▸ **WHAT THE EXERCISE ASKS**
From the first line to the last, restate the data exactly, leaving out the images.
□ □ □
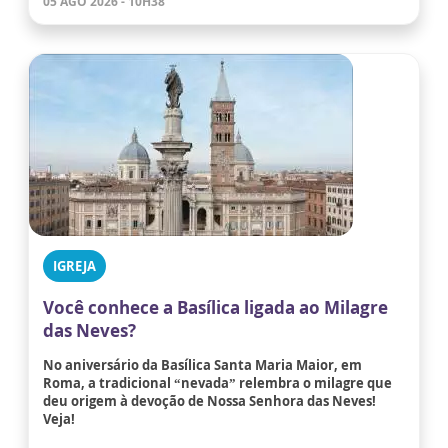
05 AGO 2026 - 10H38
IGREJA
Você conhece a Basílica ligada ao Milagre
das Neves?
No aniversário da Basílica Santa Maria Maior, em
Roma, a tradicional “nevada” relembra o milagre que
deu origem à devoção de Nossa Senhora das Neves!
Veja!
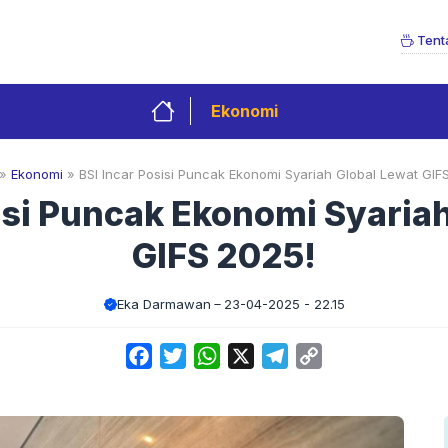
Tent
Ekonomi
»
Ekonomi
»
BSI Incar Posisi Puncak Ekonomi Syariah Global Lewat GIF
isi Puncak Ekonomi Syaria
GIFS 2025!
Eka Darmawan
23-04-2025 - 22.15
Facebook
Twitter
WhatsApp
X
Telegram
Copy
Link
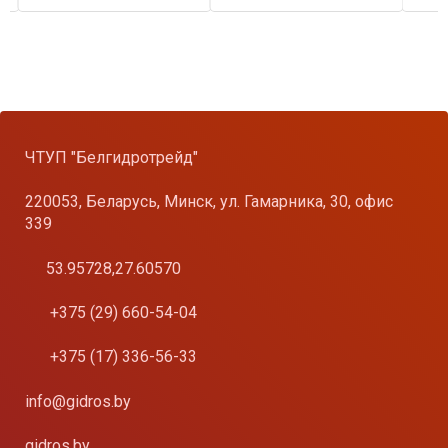
…
ЧТУП "Белгидротрейд"
220053, Беларусь, Минск, ул. Гамарника, 30, офис
339
53.95728,27.60570
+375 (29) 660-54-04
+375 (17) 336-56-33
info@gidros.by
gidros.by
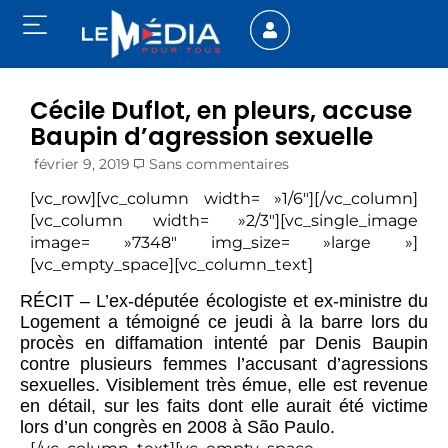
Cécile Duflot, en pleurs, accuse
Baupin d’agression sexuelle
février 9, 2019
Sans commentaires
[vc_row][vc_column width= »1/6″][/vc_column]
[vc_column width= »2/3″][vc_single_image
image= »7348″ img_size= »large »]
[vc_empty_space][vc_column_text]
RÉCIT – L’ex-députée écologiste et ex-ministre du
Logement a témoigné ce jeudi à la barre lors du
procès en diffamation intenté par Denis Baupin
contre plusieurs femmes l’accusant d’agressions
sexuelles. Visiblement très émue, elle est revenue
en détail, sur les faits dont elle aurait été victime
lors d’un congrès en 2008 à São Paulo.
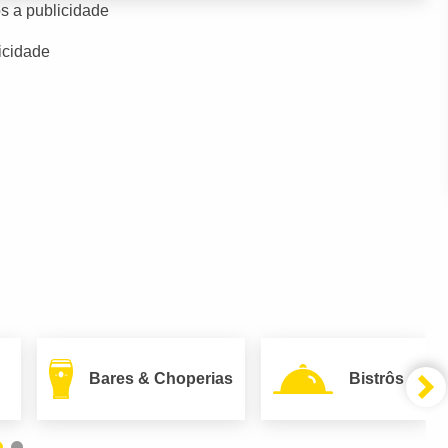
s a publicidade
icidade
Bares & Choperias
Bistrôs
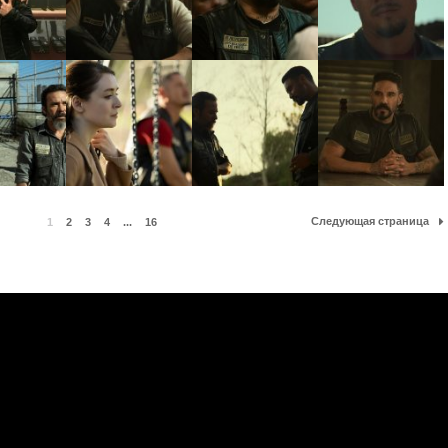
Следующая страница
1
2
3
4
...
16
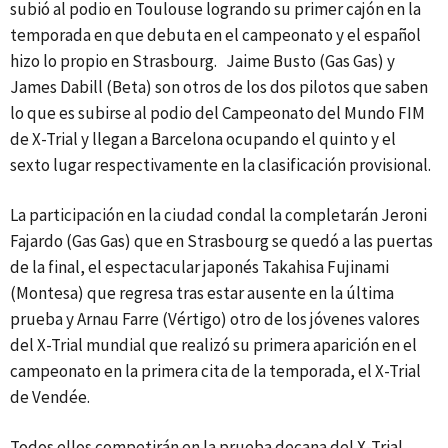
subió al podio en Toulouse logrando su primer cajón en la
temporada en que debuta en el campeonato y el español
hizo lo propio en Strasbourg. Jaime Busto (Gas Gas) y
James Dabill (Beta) son otros de los dos pilotos que saben
lo que es subirse al podio del Campeonato del Mundo FIM
de X-Trial y llegan a Barcelona ocupando el quinto y el
sexto lugar respectivamente en la clasificación provisional.
La participación en la ciudad condal la completarán Jeroni
Fajardo (Gas Gas) que en Strasbourg se quedó a las puertas
de la final, el espectacular japonés Takahisa Fujinami
(Montesa) que regresa tras estar ausente en la última
prueba y Arnau Farre (Vértigo) otro de los jóvenes valores
del X-Trial mundial que realizó su primera aparición en el
campeonato en la primera cita de la temporada, el X-Trial
de Vendée.
Todos ellos competirán en la prueba decana del X-Trial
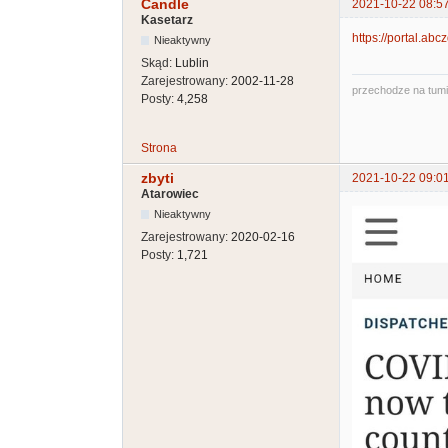
Candle
2021-10-22 08:5
Kasetarz
https://portal.abc
Nieaktywny
Skąd:
Lublin
Zarejestrowany:
2002-11-28
przechodze na tum
Posty:
4,258
Strona
zbyti
2021-10-22 09:0
Atarowiec
Nieaktywny
Zarejestrowany:
2020-02-16
Posty:
1,721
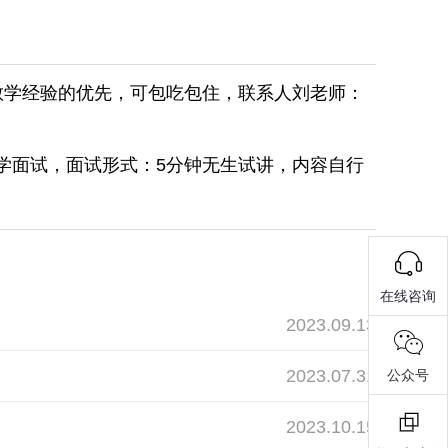
教学经验的优先，可包吃包住，联系人刘老师：
洞庭小学面试，面试形式：5分钟无生试讲，内容自行
在线咨询
2023.09.13
2023.07.31
公众号
2023.10.15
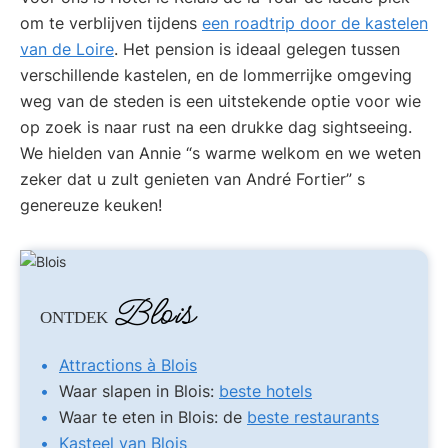
om te verblijven tijdens
een roadtrip door de kastelen
van de Loire
. Het pension is ideaal gelegen tussen
verschillende kastelen, en de lommerrijke omgeving
weg van de steden is een uitstekende optie voor wie
op zoek is naar rust na een drukke dag sightseeing.
We hielden van Annie “s warme welkom en we weten
zeker dat u zult genieten van André Fortier” s
genereuze keuken!
Blois
ONTDEK
Attractions à Blois
Waar slapen in Blois:
beste hotels
Waar te eten in Blois: de
beste restaurants
Kasteel van Blois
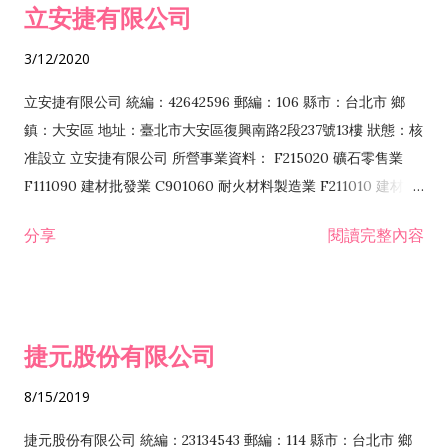
立安捷有限公司
業 F401171 酒類輸入業
3/12/2020
立安捷有限公司 統編：42642596 郵編：106 縣市：台北市 鄉
鎮：大安區 地址：臺北市大安區復興南路2段237號13樓 狀態：核
准設立 立安捷有限公司 所營事業資料： F215020 礦石零售業
F111090 建材批發業 C901060 耐火材料製造業 F211010 建材零
售業 C901070 石材製品製造業 F115020 礦石批發業 C901030
分享
閱讀完整內容
水泥製造業 C901050 水泥及混凝土製品製造業 C901040 預拌混
凝土製造業 E599010 配管工程業 E603110 冷作工程業 E603120
噴砂工程業 E801010 室內裝潢業 E901010 油漆工程業 E903010
防蝕、防銹工程業 EZ99990 其他工程業 F102170 食品什貨批發
捷元股份有限公司
業 F106020 日常用品批發業 F108031 醫療器材批發業 F108040
化粧品批發業 F203010 食品什貨、飲料零售業 F206020 日常用
8/15/2019
品零售業 F208031 醫療器材零售業 F208040 化粧品零售業
F399040 無店面零售業 F399990 其他綜合零售業 F401010 國
捷元股份有限公司 統編：23134543 郵編：114 縣市：台北市 鄉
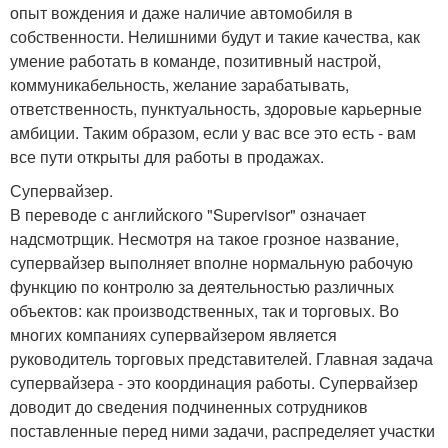
опыт вождения и даже наличие автомобиля в
собственности. Нелишними будут и такие качества, как
умение работать в команде, позитивный настрой,
коммуникабельность, желание зарабатывать,
ответственность, пунктуальность, здоровые карьерные
амбиции. Таким образом, если у вас все это есть - вам
все пути открыты для работы в продажах.
Супервайзер.
В переводе с английского "Supervisor" означает
надсмотрщик. Несмотря на такое грозное название,
супервайзер выполняет вполне нормальную рабочую
функцию по контролю за деятельностью различных
объектов: как производственных, так и торговых. Во
многих компаниях супервайзером является
руководитель торговых представителей. Главная задача
супервайзера - это координация работы. Супервайзер
доводит до сведения подчиненных сотрудников
поставленные перед ними задачи, распределяет участки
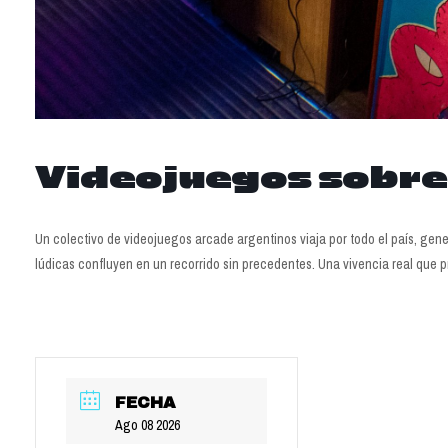
Videojuegos sobre
Un colectivo de videojuegos arcade argentinos viaja por todo el país, gen
lúdicas confluyen en un recorrido sin precedentes. Una vivencia real que 
FECHA
Ago 08 2026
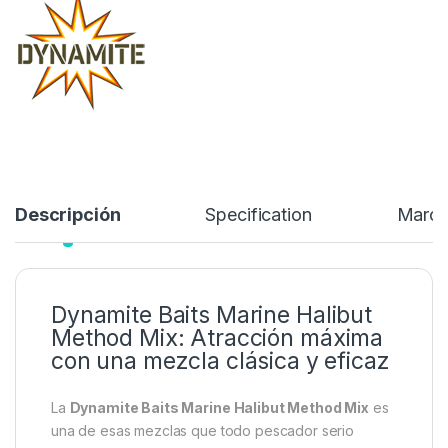
los comederos de las jaulas cuando se cargan con pellets.
12,99
€
Añadir a lista de deseos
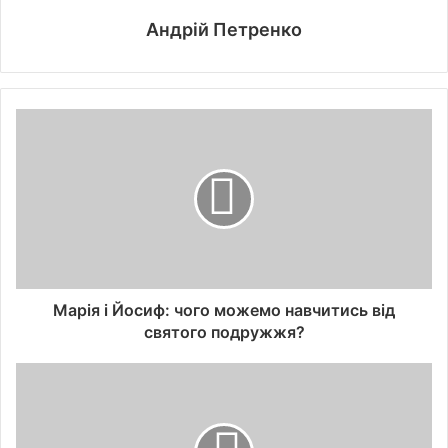
Андрій Петренко
Марія і Йосиф: чого можемо навчитись від
святого подружжя?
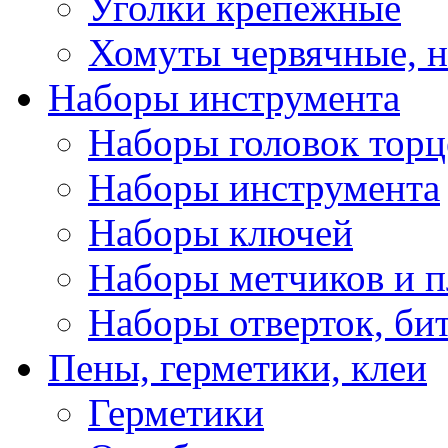
Уголки крепежные
Хомуты червячные, 
Наборы инструмента
Наборы головок тор
Наборы инструмента
Наборы ключей
Наборы метчиков и 
Наборы отверток, би
Пены, герметики, клеи
Герметики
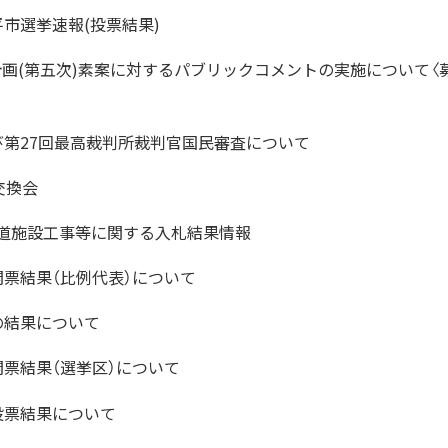
市選挙速報(投票結果)
画(第五次)素案に対するパブリックコメントの実施について〈
び第27回最高裁判所裁判官国民審査について
交換会
水道施設工事等に関する入札結果情報
開票結果（比例代表）について
の結果について
開票結果（選挙区）について
投票結果について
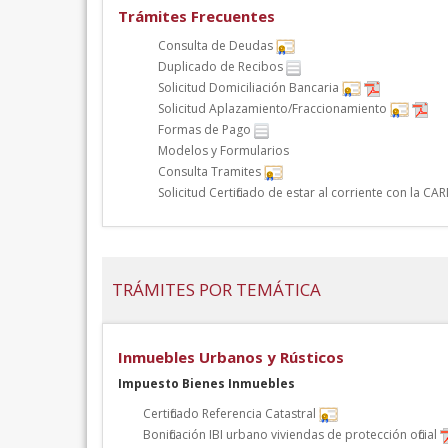
Trámites Frecuentes
Consulta de Deudas
Duplicado de Recibos
Solicitud Domiciliación Bancaria
Solicitud Aplazamiento/Fraccionamiento
Formas de Pago
Modelos y Formularios
Consulta Tramites
Solicitud Certificado de estar al corriente con la CA
TRÁMITES POR TEMÁTICA
Inmuebles Urbanos y Rústicos
Impuesto Bienes Inmuebles
Certificado Referencia Catastral
Bonificación IBI urbano viviendas de protección oficial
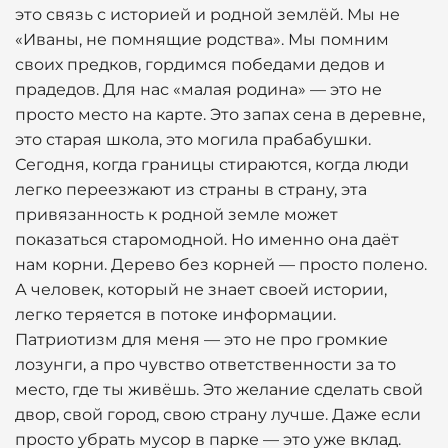
это связь с историей и родной землёй. Мы не
«Иваны, не помнящие родства». Мы помним
своих предков, гордимся победами дедов и
прадедов. Для нас «малая родина» — это не
просто место на карте. Это запах сена в деревне,
это старая школа, это могила прабабушки.
Сегодня, когда границы стираются, когда люди
легко переезжают из страны в страну, эта
привязанность к родной земле может
показаться старомодной. Но именно она даёт
нам корни. Дерево без корней — просто полено.
А человек, который не знает своей истории,
легко теряется в потоке информации.
Патриотизм для меня — это не про громкие
лозунги, а про чувство ответственности за то
место, где ты живёшь. Это желание сделать свой
двор, свой город, свою страну лучше. Даже если
просто убрать мусор в парке — это уже вклад.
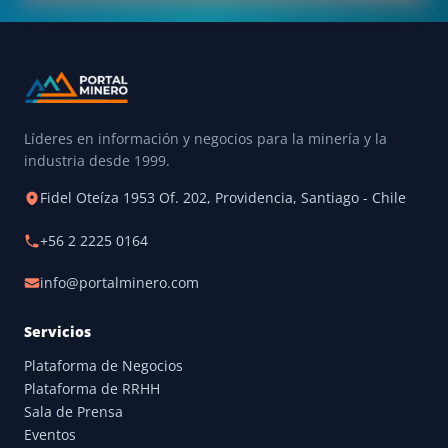
Líderes en información y negocios para la minería y la
industria desde 1999.
Fidel Oteíza 1953 Of. 202, Providencia, Santiago - Chile
+56 2 2225 0164
info@portalminero.com
Servicios
Plataforma de Negocios
Plataforma de RRHH
Sala de Prensa
Eventos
□ □ □
▸ **EXPECTED ANSWER**
05 AGO 2026 - 10H38
IGREJA
Você conhece a Basílica ligada ao Milagre
das Neves?
No aniversário da Basílica Santa Maria Maior, em
Roma, a tradicional “nevada” relembra o milagre que
deu origem à devoção de Nossa Senhora das Neves!
Veja!
Tent
Ekonomi
»
Ekonomi
»
BSI Incar Posisi Puncak Ekonomi Syariah Global Lewat GIF
isi Puncak Ekonomi Syaria
GIFS 2025!
Eka Darmawan
23-04-2025 - 22.15
Facebook
Twitter
WhatsApp
X
Telegram
Copy
Link
…
ЧТУП "Белгидротрейд"
220053, Беларусь, Минск, ул. Гамарника, 30, офис
339
53.95728,27.60570
+375 (29) 660-54-04
+375 (17) 336-56-33
info@gidros.by
gidros.by
Cécile Duflot, en pleurs, accuse
Baupin d’agression sexuelle
février 9, 2019
Sans commentaires
[vc_row][vc_column width= »1/6″][/vc_column]
[vc_column width= »2/3″][vc_single_image
image= »7348″ img_size= »large »]
[vc_empty_space][vc_column_text]
RÉCIT – L’ex-députée écologiste et ex-ministre du
Logement a témoigné ce jeudi à la barre lors du
procès en diffamation intenté par Denis Baupin
contre plusieurs femmes l’accusant d’agressions
sexuelles. Visiblement très émue, elle est revenue
en détail, sur les faits dont elle aurait été victime
lors d’un congrès en 2008 à São Paulo.
s a publicidade
icidade
Bares & Choperias
Bistrôs
Следующая страница
1
2
3
4
...
16
subió al podio en Toulouse logrando su primer cajón en la
temporada en que debuta en el campeonato y el español
hizo lo propio en Strasbourg. Jaime Busto (Gas Gas) y
James Dabill (Beta) son otros de los dos pilotos que saben
lo que es subirse al podio del Campeonato del Mundo FIM
de X-Trial y llegan a Barcelona ocupando el quinto y el
sexto lugar respectivamente en la clasificación provisional.
La participación en la ciudad condal la completarán Jeroni
Fajardo (Gas Gas) que en Strasbourg se quedó a las puertas
de la final, el espectacular japonés Takahisa Fujinami
(Montesa) que regresa tras estar ausente en la última
prueba y Arnau Farre (Vértigo) otro de los jóvenes valores
del X-Trial mundial que realizó su primera aparición en el
campeonato en la primera cita de la temporada, el X-Trial
de Vendée.
Todos ellos competirán en la prueba decana del X-Trial
Candle
2021-10-22 08:5
Kasetarz
https://portal.abc
Nieaktywny
Skąd:
Lublin
Zarejestrowany:
2002-11-28
przechodze na tum
Posty:
4,258
Strona
zbyti
2021-10-22 09:0
Atarowiec
Nieaktywny
Zarejestrowany:
2020-02-16
Posty:
1,721
教学经验的优先，可包吃包住，联系人刘老师：
洞庭小学面试，面试形式：5分钟无生试讲，内容自行
在线咨询
2023.09.13
2023.07.31
公众号
2023.10.15
om te verblijven tijdens
een roadtrip door de kastelen
van de Loire
. Het pension is ideaal gelegen tussen
verschillende kastelen, en de lommerrijke omgeving
weg van de steden is een uitstekende optie voor wie
op zoek is naar rust na een drukke dag sightseeing.
We hielden van Annie “s warme welkom en we weten
zeker dat u zult genieten van André Fortier” s
genereuze keuken!
Blois
ONTDEK
Attractions à Blois
Waar slapen in Blois:
beste hotels
Waar te eten in Blois: de
beste restaurants
Kasteel van Blois
立安捷有限公司
業 F401171 酒類輸入業
3/12/2020
立安捷有限公司 統編：42642596 郵編：106 縣市：台北市 鄉
鎮：大安區 地址：臺北市大安區復興南路2段237號13樓 狀態：核
准設立 立安捷有限公司 所營事業資料： F215020 礦石零售業
F111090 建材批發業 C901060 耐火材料製造業 F211010 建材零
售業 C901070 石材製品製造業 F115020 礦石批發業 C901030
分享
閱讀完整內容
水泥製造業 C901050 水泥及混凝土製品製造業 C901040 預拌混
凝土製造業 E599010 配管工程業 E603110 冷作工程業 E603120
噴砂工程業 E801010 室內裝潢業 E901010 油漆工程業 E903010
防蝕、防銹工程業 EZ99990 其他工程業 F102170 食品什貨批發
捷元股份有限公司
業 F106020 日常用品批發業 F108031 醫療器材批發業 F108040
化粧品批發業 F203010 食品什貨、飲料零售業 F206020 日常用
8/15/2019
品零售業 F208031 醫療器材零售業 F208040 化粧品零售業
F399040 無店面零售業 F399990 其他綜合零售業 F401010 國
捷元股份有限公司 統編：23134543 郵編：114 縣市：台北市 鄉
опыт вождения и даже наличие автомобиля в
собственности. Нелишними будут и такие качества, как
умение работать в команде, позитивный настрой,
коммуникабельность, желание зарабатывать,
ответственность, пунктуальность, здоровые карьерные
амбиции. Таким образом, если у вас все это есть - вам
все пути открыты для работы в продажах.
Супервайзер.
В переводе с английского "Supervisor" означает
надсмотрщик. Несмотря на такое грозное название,
супервайзер выполняет вполне нормальную рабочую
функцию по контролю за деятельностью различных
объектов: как производственных, так и торговых. Во
многих компаниях супервайзером является
руководитель торговых представителей. Главная задача
супервайзера - это координация работы. Супервайзер
доводит до сведения подчиненных сотрудников
поставленные перед ними задачи, распределяет участки
Videojuegos sobre
Un colectivo de videojuegos arcade argentinos viaja por todo el país, gen
lúdicas confluyen en un recorrido sin precedentes. Una vivencia real que 
FECHA
Ago 08 2026
los comederos de las jaulas cuando se cargan con pellets.
12,99
€
Añadir a lista de deseos
Андрій Петренко
Марія і Йосиф: чого можемо навчитись від
святого подружжя?
Уголки крепежные
Хомуты червячные, 
Наборы инструмента
Наборы головок тор
Наборы инструмента
Наборы ключей
Наборы метчиков и 
Наборы отверток, би
Пены, герметики, клеи
Герметики
市選挙速報(投票結果)
画(第五次)素案に対するパブリックコメントの実施について〈
び第27回最高裁判所裁判官国民審査について
交換会
水道施設工事等に関する入札結果情報
開票結果（比例代表）について
の結果について
開票結果（選挙区）について
投票結果について
Trámites Frecuentes
Consulta de Deudas
Duplicado de Recibos
Solicitud Domiciliación Bancaria
Solicitud Aplazamiento/Fraccionamiento
Formas de Pago
Modelos y Formularios
Consulta Tramites
Solicitud Certificado de estar al corriente con la CA
TRÁMITES POR TEMÁTICA
Inmuebles Urbanos y Rústicos
Impuesto Bienes Inmuebles
Certificado Referencia Catastral
Bonificación IBI urbano viviendas de protección oficial
это связь с историей и родной землёй. Мы не
«Иваны, не помнящие родства». Мы помним
своих предков, гордимся победами дедов и
прадедов. Для нас «малая родина» — это не
просто место на карте. Это запах сена в деревне,
это старая школа, это могила прабабушки.
Сегодня, когда границы стираются, когда люди
легко переезжают из страны в страну, эта
привязанность к родной земле может
показаться старомодной. Но именно она даёт
нам корни. Дерево без корней — просто полено.
А человек, который не знает своей истории,
легко теряется в потоке информации.
Патриотизм для меня — это не про громкие
лозунги, а про чувство ответственности за то
место, где ты живёшь. Это желание сделать свой
двор, свой город, свою страну лучше. Даже если
просто убрать мусор в парке — это уже вклад.
Líderes en información y negocios para la minería y la
industria desde 1999.
Fidel Oteíza 1953 Of. 202, Providencia, Santiago - Chile
+56 2 2225 0164
info@portalminero.com
Servicios
Plataforma de Negocios
Plataforma de RRHH
Sala de Prensa
Eventos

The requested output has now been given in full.